_Work request:_ Within the records that follow, restate exactly the lines from the line with "Listomaniac * Hufflepuff *" down to the line with "соответствии с ощущаемой", including both. Omit the pictures.
▼▼▼
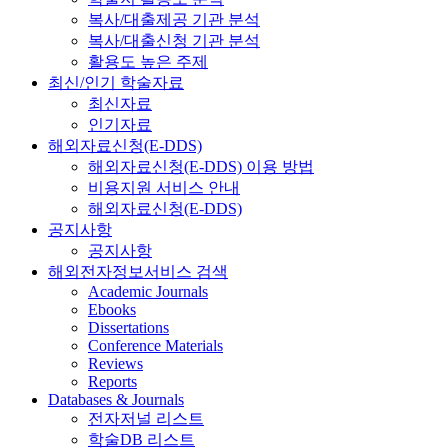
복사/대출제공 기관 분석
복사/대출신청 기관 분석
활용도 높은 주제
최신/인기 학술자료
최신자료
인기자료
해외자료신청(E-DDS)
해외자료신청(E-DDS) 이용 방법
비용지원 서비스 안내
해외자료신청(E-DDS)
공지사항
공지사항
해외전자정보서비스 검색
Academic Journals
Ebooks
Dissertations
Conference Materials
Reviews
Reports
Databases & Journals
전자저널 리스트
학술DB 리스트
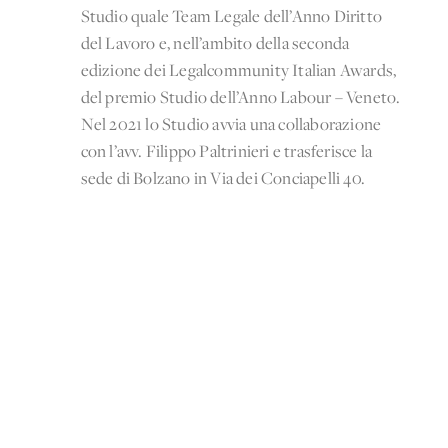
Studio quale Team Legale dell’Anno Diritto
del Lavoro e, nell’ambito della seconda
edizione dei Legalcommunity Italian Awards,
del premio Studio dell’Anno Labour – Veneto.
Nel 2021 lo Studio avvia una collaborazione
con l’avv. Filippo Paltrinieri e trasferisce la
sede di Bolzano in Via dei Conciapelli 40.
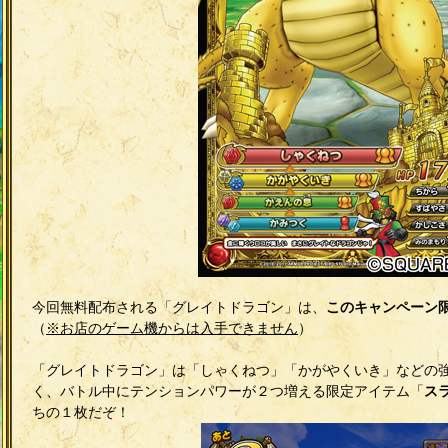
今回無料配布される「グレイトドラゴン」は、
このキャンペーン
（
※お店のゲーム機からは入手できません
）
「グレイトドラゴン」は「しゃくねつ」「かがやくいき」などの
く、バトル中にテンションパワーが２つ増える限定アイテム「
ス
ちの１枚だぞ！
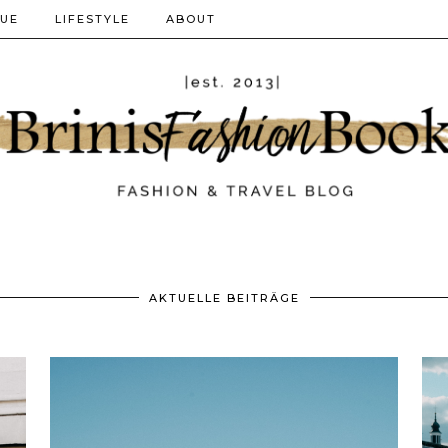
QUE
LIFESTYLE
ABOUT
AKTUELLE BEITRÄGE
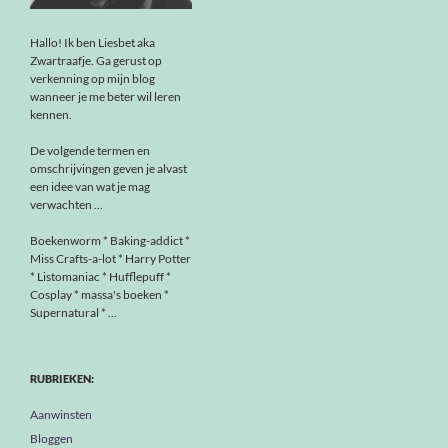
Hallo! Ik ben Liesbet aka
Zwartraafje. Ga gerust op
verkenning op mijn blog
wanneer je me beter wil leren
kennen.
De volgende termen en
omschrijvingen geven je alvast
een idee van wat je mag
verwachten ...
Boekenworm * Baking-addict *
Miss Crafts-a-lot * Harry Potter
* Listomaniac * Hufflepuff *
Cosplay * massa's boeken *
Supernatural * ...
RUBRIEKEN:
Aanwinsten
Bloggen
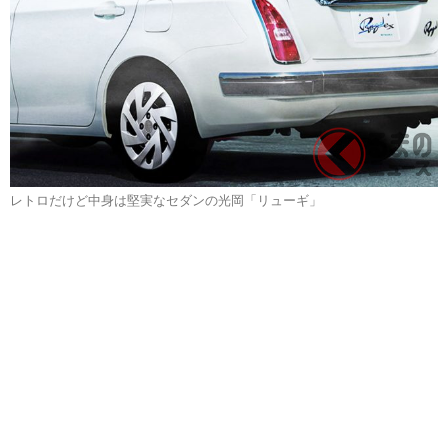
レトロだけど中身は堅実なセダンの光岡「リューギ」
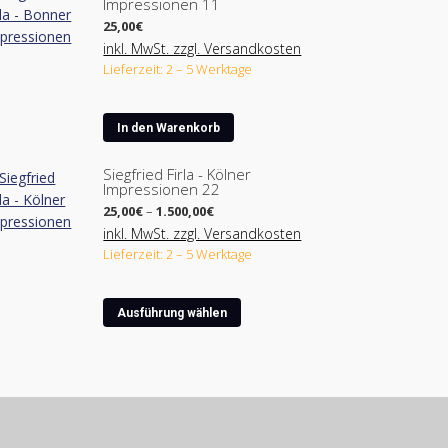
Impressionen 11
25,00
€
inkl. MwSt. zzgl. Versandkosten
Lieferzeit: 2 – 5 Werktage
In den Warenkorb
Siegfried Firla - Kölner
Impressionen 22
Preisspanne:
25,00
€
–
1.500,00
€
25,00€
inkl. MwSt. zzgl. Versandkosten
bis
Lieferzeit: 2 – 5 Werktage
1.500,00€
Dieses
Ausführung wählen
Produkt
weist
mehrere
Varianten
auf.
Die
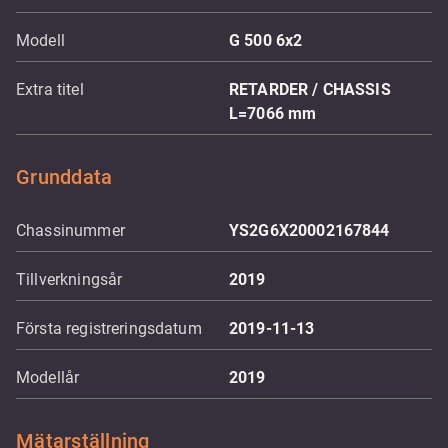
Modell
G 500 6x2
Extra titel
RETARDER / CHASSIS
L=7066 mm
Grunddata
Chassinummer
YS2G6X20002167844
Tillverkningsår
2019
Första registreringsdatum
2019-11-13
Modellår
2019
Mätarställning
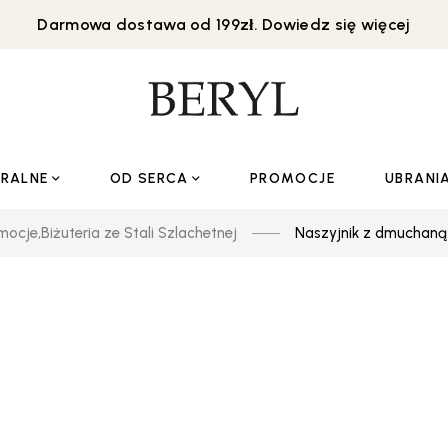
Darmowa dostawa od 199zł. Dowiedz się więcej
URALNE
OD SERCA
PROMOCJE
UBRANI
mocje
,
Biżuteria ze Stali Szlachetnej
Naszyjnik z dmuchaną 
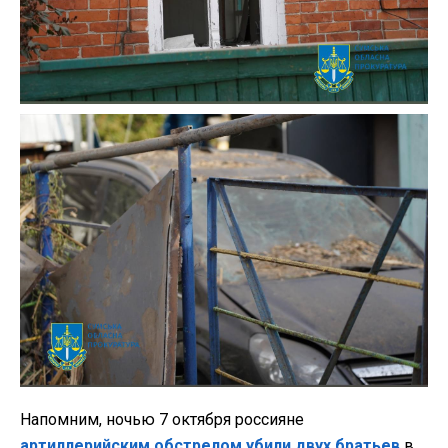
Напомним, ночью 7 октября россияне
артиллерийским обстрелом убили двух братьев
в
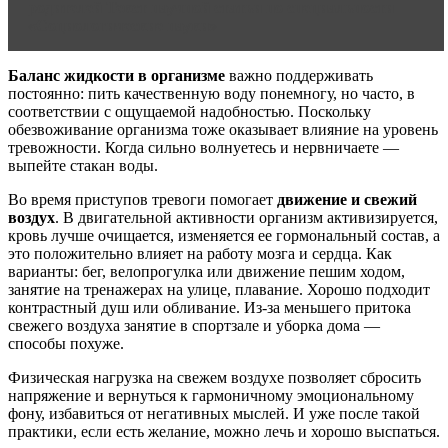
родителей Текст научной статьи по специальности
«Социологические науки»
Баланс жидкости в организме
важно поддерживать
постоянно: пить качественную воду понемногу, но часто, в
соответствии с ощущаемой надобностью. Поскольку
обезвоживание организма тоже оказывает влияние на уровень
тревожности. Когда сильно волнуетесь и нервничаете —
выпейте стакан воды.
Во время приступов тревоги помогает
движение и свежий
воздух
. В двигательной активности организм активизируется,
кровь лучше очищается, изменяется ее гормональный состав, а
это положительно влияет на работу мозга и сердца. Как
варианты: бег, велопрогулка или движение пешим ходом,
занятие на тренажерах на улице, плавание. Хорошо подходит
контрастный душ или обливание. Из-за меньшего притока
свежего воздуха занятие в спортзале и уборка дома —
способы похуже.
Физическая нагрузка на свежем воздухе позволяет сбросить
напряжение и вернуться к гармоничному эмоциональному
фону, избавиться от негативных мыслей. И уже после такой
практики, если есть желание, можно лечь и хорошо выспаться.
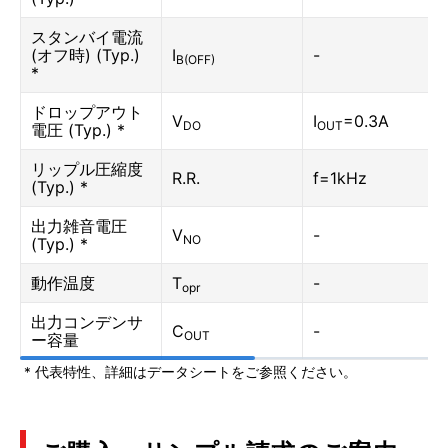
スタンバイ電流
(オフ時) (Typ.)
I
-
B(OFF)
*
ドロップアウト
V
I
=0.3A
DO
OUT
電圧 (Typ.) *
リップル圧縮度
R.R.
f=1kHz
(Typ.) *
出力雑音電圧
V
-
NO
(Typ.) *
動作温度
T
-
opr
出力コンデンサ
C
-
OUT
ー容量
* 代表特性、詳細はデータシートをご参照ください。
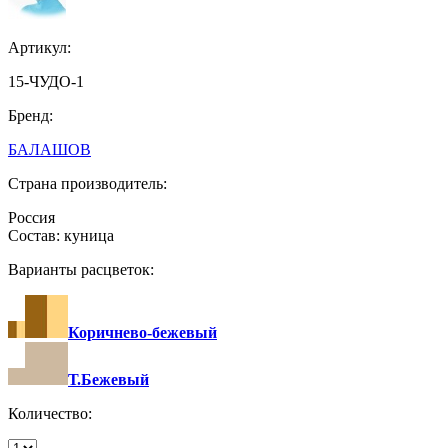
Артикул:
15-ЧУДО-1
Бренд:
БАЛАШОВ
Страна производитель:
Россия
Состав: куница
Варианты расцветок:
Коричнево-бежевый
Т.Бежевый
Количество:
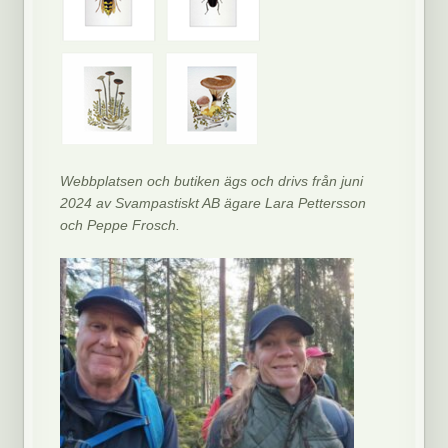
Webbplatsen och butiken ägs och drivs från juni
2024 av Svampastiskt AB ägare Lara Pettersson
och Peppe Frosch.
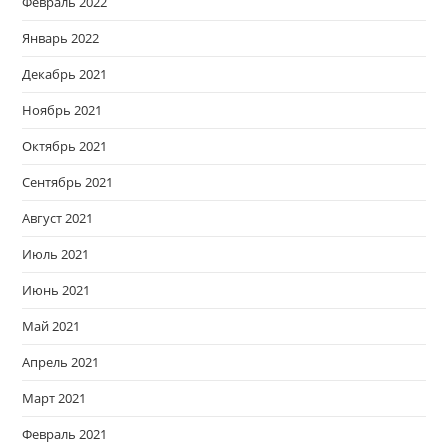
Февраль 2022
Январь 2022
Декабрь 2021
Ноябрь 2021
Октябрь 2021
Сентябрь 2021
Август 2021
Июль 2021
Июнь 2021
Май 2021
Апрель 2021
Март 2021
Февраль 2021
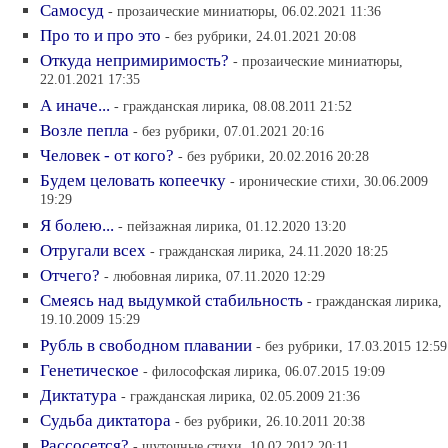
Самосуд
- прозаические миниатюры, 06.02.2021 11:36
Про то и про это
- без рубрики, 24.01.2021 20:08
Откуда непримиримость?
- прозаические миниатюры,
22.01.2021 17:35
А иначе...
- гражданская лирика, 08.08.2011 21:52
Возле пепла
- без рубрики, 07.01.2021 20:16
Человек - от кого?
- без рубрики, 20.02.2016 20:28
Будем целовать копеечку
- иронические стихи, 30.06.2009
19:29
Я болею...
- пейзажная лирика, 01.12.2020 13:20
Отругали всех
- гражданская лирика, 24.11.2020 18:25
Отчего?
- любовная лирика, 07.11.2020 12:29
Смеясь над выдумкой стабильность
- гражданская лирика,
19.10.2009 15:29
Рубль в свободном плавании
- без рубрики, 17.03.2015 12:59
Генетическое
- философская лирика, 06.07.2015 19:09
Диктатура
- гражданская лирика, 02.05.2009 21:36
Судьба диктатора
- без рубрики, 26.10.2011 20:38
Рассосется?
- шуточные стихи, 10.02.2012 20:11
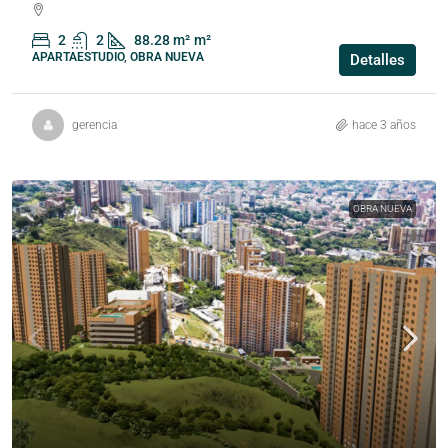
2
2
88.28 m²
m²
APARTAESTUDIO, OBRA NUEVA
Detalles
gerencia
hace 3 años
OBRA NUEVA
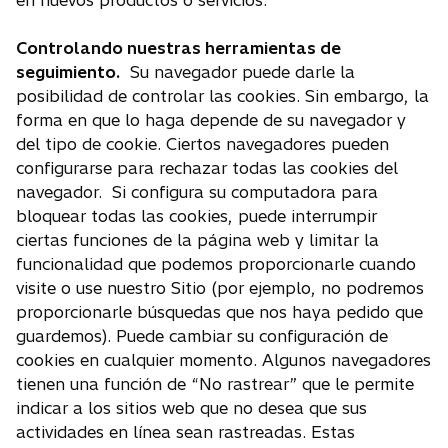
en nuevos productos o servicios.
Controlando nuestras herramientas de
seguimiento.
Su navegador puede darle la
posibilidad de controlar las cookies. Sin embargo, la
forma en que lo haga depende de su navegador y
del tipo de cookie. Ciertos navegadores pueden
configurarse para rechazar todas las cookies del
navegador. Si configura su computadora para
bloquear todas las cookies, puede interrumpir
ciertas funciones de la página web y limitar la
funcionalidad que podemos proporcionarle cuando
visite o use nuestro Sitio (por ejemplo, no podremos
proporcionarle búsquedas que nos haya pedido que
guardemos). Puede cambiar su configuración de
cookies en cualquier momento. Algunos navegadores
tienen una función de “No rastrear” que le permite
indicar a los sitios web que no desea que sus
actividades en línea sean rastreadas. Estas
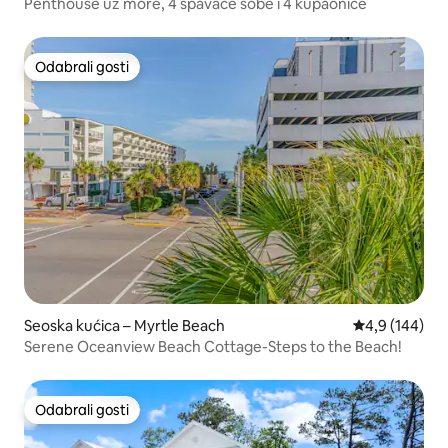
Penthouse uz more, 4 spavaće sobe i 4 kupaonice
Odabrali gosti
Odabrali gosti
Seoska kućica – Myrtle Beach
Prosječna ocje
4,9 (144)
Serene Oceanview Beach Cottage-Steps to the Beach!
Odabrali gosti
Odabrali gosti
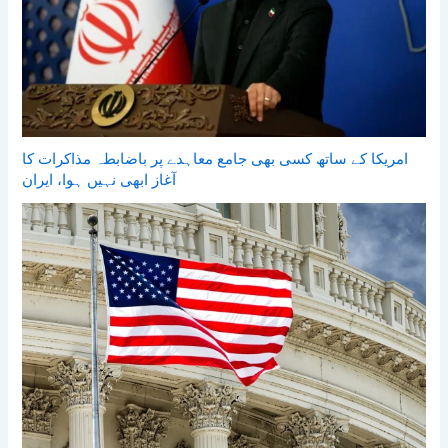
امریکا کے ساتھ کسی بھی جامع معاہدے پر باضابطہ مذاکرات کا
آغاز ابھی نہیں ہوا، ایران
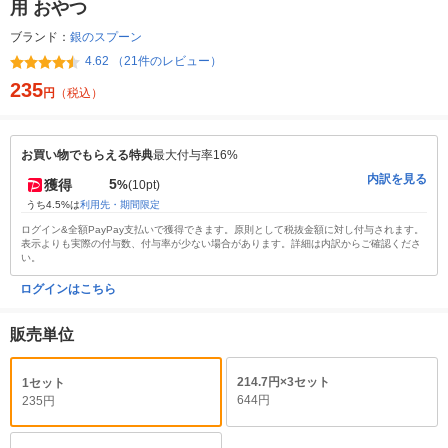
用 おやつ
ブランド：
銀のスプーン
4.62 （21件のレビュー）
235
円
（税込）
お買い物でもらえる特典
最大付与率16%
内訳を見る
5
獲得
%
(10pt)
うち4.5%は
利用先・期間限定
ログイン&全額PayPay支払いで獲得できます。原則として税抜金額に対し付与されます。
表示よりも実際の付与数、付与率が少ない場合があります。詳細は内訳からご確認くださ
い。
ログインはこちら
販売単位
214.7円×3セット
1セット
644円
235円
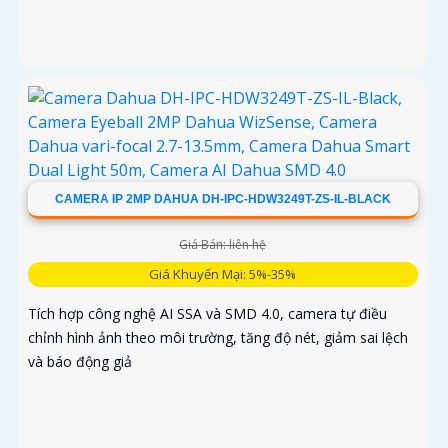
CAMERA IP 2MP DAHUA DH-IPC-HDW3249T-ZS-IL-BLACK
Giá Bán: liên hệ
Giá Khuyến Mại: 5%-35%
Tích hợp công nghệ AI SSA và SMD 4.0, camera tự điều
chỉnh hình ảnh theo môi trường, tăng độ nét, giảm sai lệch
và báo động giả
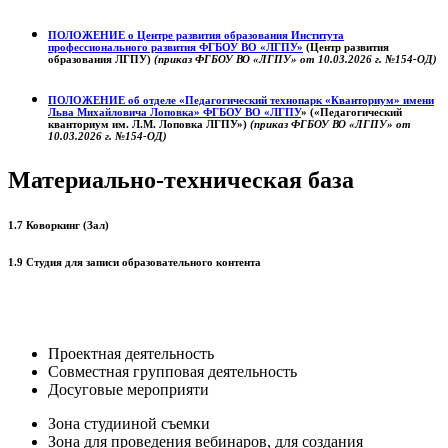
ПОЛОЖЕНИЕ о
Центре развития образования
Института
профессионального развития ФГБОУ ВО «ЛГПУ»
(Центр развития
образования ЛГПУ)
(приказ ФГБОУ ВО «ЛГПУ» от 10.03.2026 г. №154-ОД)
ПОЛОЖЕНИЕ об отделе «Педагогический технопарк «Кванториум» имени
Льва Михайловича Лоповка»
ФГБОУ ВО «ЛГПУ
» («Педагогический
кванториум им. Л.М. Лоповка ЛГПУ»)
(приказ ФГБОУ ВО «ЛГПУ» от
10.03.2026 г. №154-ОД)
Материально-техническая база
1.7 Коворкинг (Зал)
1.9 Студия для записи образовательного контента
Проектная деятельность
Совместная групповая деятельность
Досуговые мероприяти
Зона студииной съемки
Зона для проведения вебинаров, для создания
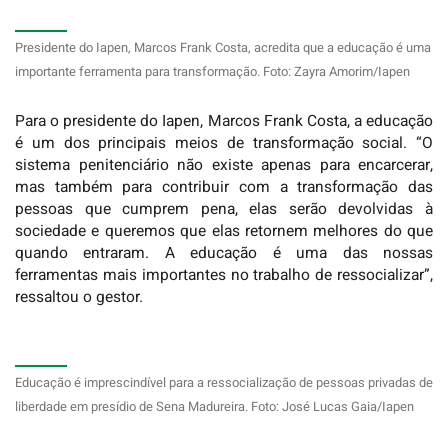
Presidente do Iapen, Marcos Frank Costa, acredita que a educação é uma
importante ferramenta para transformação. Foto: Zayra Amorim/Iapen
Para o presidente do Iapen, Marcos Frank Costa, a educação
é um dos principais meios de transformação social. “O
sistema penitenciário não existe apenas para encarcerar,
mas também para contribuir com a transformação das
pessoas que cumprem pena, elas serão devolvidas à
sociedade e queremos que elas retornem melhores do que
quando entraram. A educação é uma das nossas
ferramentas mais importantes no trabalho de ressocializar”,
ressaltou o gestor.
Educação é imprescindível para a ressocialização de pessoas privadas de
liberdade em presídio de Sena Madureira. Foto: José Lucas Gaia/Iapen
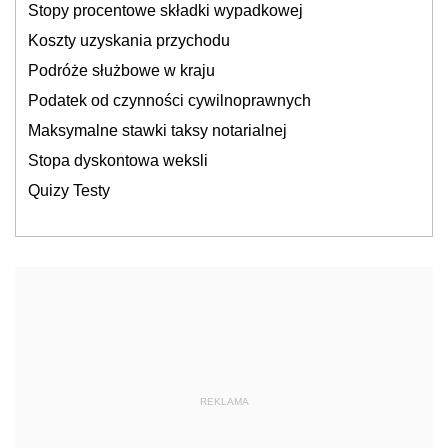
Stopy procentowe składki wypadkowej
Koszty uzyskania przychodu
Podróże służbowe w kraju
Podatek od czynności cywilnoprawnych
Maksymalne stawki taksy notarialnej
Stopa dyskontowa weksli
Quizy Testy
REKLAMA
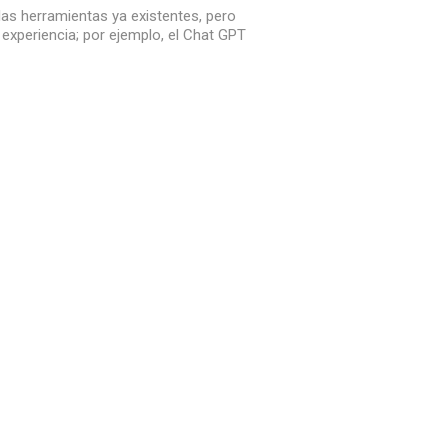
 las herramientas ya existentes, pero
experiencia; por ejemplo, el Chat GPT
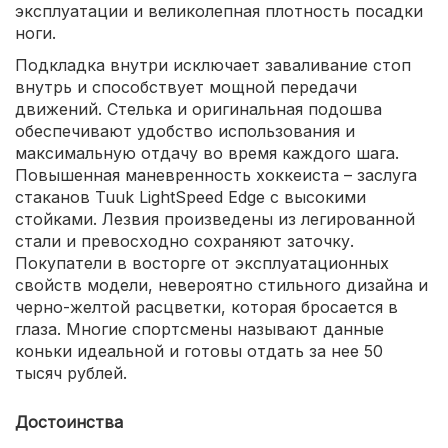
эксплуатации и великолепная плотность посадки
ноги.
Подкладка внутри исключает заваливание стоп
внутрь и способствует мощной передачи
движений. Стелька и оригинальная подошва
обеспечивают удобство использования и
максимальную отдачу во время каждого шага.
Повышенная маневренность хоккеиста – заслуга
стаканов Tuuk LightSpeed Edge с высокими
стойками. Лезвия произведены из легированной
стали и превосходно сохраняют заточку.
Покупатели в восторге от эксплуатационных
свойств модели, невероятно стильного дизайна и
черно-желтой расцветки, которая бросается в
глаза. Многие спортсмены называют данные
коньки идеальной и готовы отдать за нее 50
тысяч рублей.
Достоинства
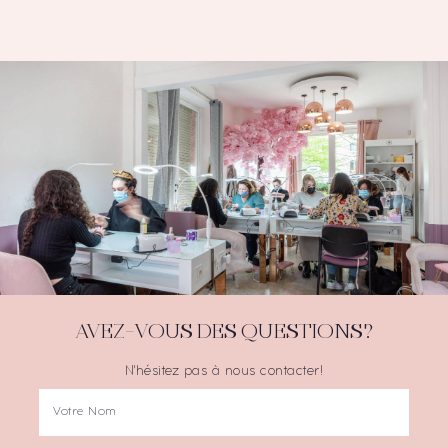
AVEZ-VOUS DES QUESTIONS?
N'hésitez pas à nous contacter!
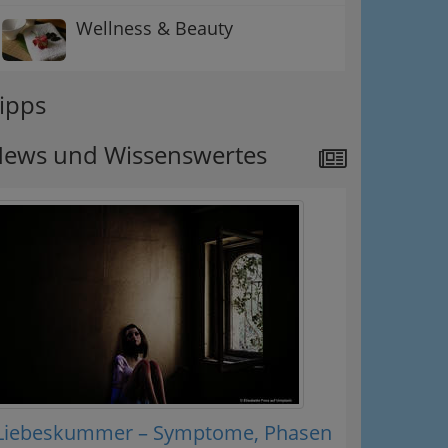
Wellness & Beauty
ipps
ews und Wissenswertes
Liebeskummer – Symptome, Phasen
▲▲▲
_Response to the task:_
* Listomaniac * Hufflepuff *
Cosplay * massa's boeken *
Supernatural * ...
RUBRIEKEN:
Aanwinsten
Bloggen
レトロだけど中身は堅実なセダンの光岡「リューギ」
Impressionen 11
25,00
€
inkl. MwSt. zzgl. Versandkosten
Lieferzeit: 2 – 5 Werktage
In den Warenkorb
Siegfried Firla - Kölner
Impressionen 22
Preisspanne:
25,00
€
–
1.500,00
€
25,00€
inkl. MwSt. zzgl. Versandkosten
bis
Lieferzeit: 2 – 5 Werktage
1.500,00€
Dieses
Ausführung wählen
Produkt
weist
mehrere
Varianten
auf.
Die
Modell
G 500 6x2
Extra titel
RETARDER / CHASSIS
L=7066 mm
Grunddata
Chassinummer
YS2G6X20002167844
Tillverkningsår
2019
Första registreringsdatum
2019-11-13
Modellår
2019
Mätarställning
Darmowa dostawa od 199zł. Dowiedz się więcej
URALNE
OD SERCA
PROMOCJE
UBRANI
mocje
,
Biżuteria ze Stali Szlachetnej
Naszyjnik z dmuchaną 
Напомним, ночью 7 октября россияне
артиллерийским обстрелом убили двух братьев
в
родителей Текст научной статьи по специальности
«Социологические науки»
Баланс жидкости в организме
важно поддерживать
постоянно: пить качественную воду понемногу, но часто, в
соответствии с ощущаемой надобностью. Поскольку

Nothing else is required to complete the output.